• [EXERCISE DIRECTIONS]
Pictures aside, quote the whole listing exactly.

• [DATASET EXCERPT]
::::::

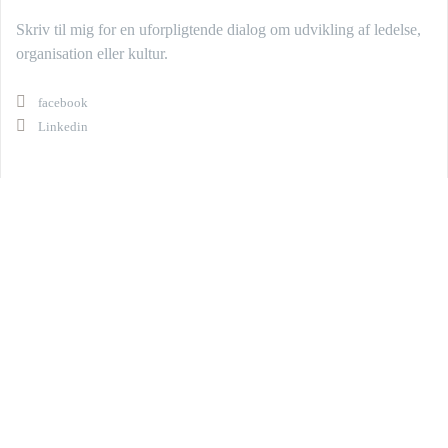
Skriv til mig for en uforpligtende dialog om udvikling af ledelse,
organisation eller kultur.
facebook
Linkedin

::::::

• [RESULT BELOW]
Skriv til mig for en uforpligtende dialog om udvikling af ledelse,
organisation eller kultur.
facebook
Linkedin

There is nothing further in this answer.